Top 10 predictions about your future car by 2040:
- 1 in 4 cars will be Powered by Batteries: 1/3 of production and 1/4 of cars on the road will be electric by 2040. Europe to power up faster than the US.
- Electric cars will be the most cost savvy option: You will save about 100 dollars a year buying and using full battery vehicles compared to gasoline cars by 2040.
- Electric vehicles provide a roadmap for lower CO2: average new cars will have around 60gCO2/km emissions – 1/3 of today's average output. This should lower annual CO2 emissions by >1Gt – meaning car emissions are on track to limit runaway global warming.
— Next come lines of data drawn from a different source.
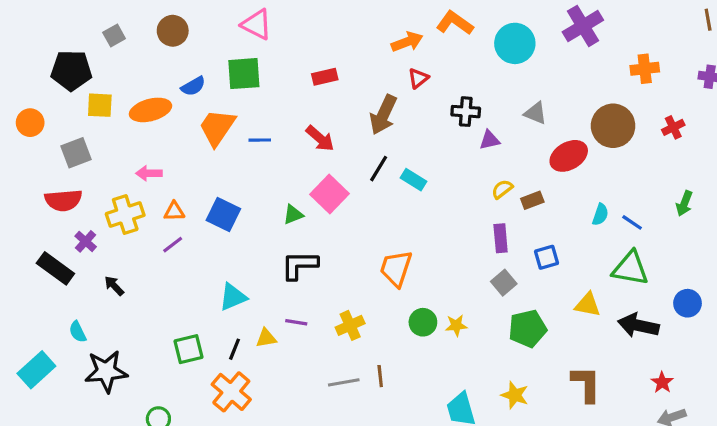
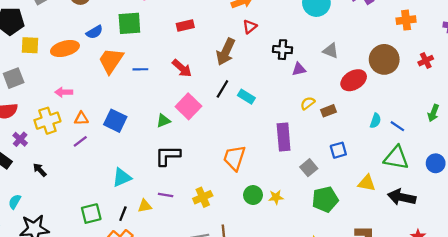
purple rectangle: (501, 238) -> (284, 137), moved, size x1.4
blue circle: (688, 303) -> (436, 163), moved
cyan semicircle: (78, 332) -> (15, 202), turned 56

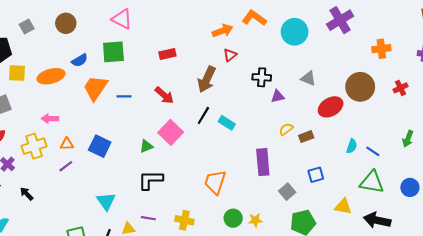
cyan triangle: (122, 178) -> (106, 201), turned -42
yellow cross: (203, 197) -> (184, 220), turned 36

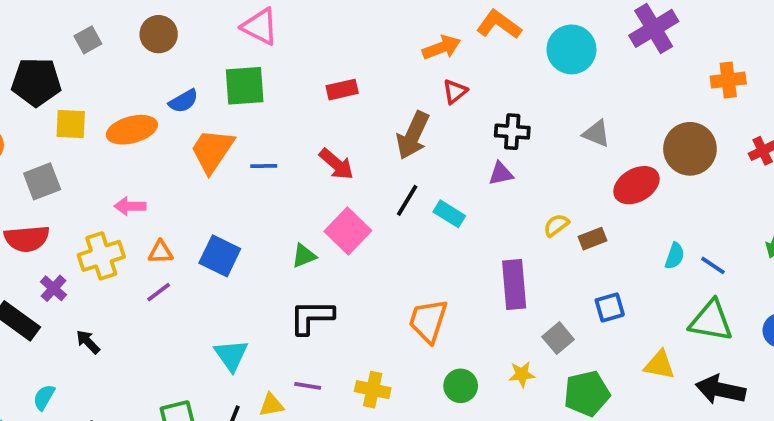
purple triangle: (278, 96) -> (501, 174), moved
yellow star: (255, 220) -> (522, 374), moved

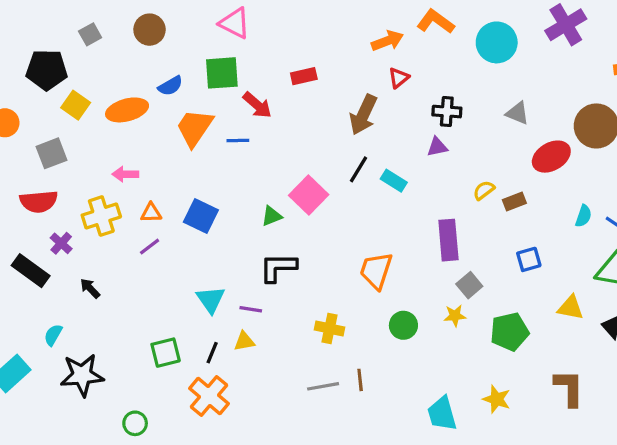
yellow square: (71, 124) -> (76, 105), turned 32
red arrow: (336, 164) -> (257, 105), moved
gray square: (558, 338) -> (469, 285), moved
purple line: (308, 386) -> (251, 309), moved

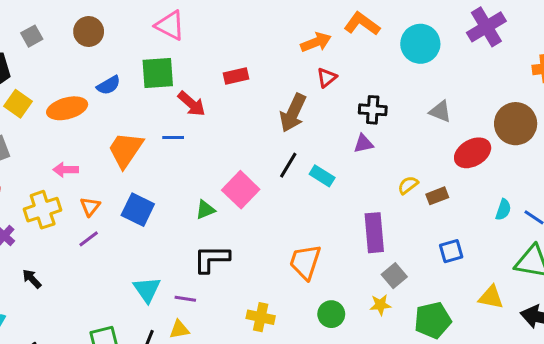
orange trapezoid: (195, 128) -> (125, 150), moved
orange triangle: (151, 213) -> (90, 207), turned -50

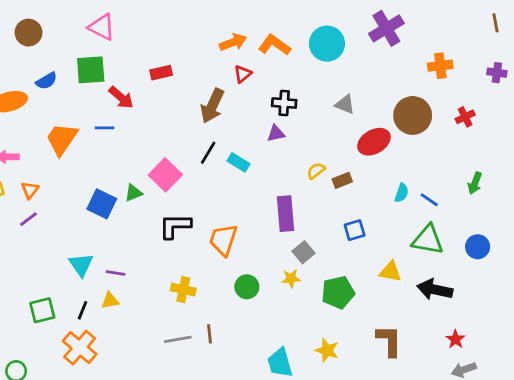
orange L-shape: (362, 24) -> (274, 45), moved
blue square: (138, 210) -> (102, 204), moved
black L-shape: (211, 259) -> (175, 226), moved

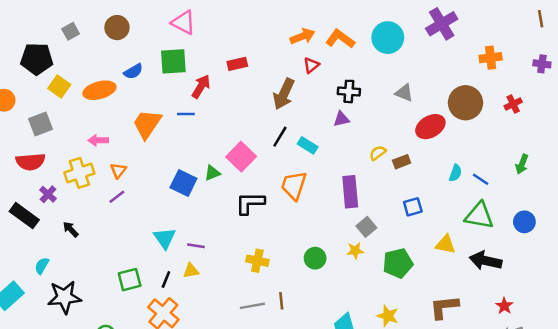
red arrow: (121, 97) -> (201, 86), turned -100
orange trapezoid: (223, 240) -> (294, 185), moved
brown L-shape: (389, 341) -> (444, 307), turned -96

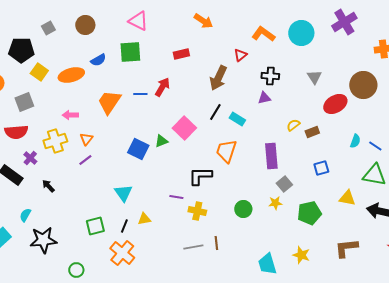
orange arrow: (303, 36) -> (203, 21), moved, turned 54
red arrow: (201, 86) -> (162, 87), moved
gray triangle: (404, 93) -> (314, 77), turned 35
black L-shape: (250, 203) -> (200, 176), moved
purple line: (196, 246) -> (176, 197), moved

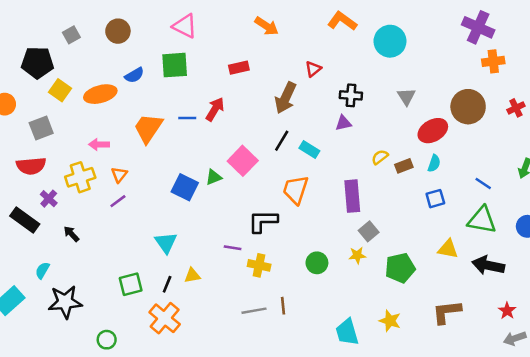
purple cross: (344, 22) -> (478, 27), moved, turned -35
orange L-shape: (263, 34) -> (342, 21), moved
cyan semicircle: (355, 141) -> (434, 163), moved
blue square: (321, 168) -> (435, 199), moved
- You will use your car like a mobile phone: 90 percent of charging will be done in the office or at home overnight. This will consume 1,000TWh of electricity which equals 2.5 percent of global demand.
- Hands-free an option if you can afford it: Self-driving cars will make up about 14 percent of car production letting you kick back and enjoy the journey. However, this will add around $1,000 dollars per car electronic content and require insurance for both owning and using autonomous vehicles.
- No need to look under the hood: Batteries become the heart of your electric car – we will require 3.7TWh of batteries per year which will need circa 100 Tesla sized Gigafactories (already the biggest building on earth) and around 3 million tons of lithium carbonate.
- Think sustainable chemistry not German engineering: battery specs will differentiate vehicle performance, this will require careful chemistry choices to avoid production bottlenecks for metals like cobalt in the supply chain.
- Electricity the new gasoline: gas consumption will be down 30 percent by 2040 to 280 billion gallons per year replaced by electricity generated from renewable sources.
- Don't be tempted to wait for fuel cell cars as they don't make carbon sense: Using hydrogen to power cars produces water at the tailpipe but hydrogen comes from natural gas which means CO2 emissions are similar to gasoline cars in total.
- ...and definitely don't wait around for flying cars – scientists are working hard on trapping anti-matter to figure out if it will "fall up" giving us the ability to create a flying car. CERN managed it with 309 anti-hydrogens for 1000 seconds. Unfortunately, just 1 kilogram of this material would contain the equivalent energy 700 million gallons of gasoline and is highly unstable – so don't hold your breath.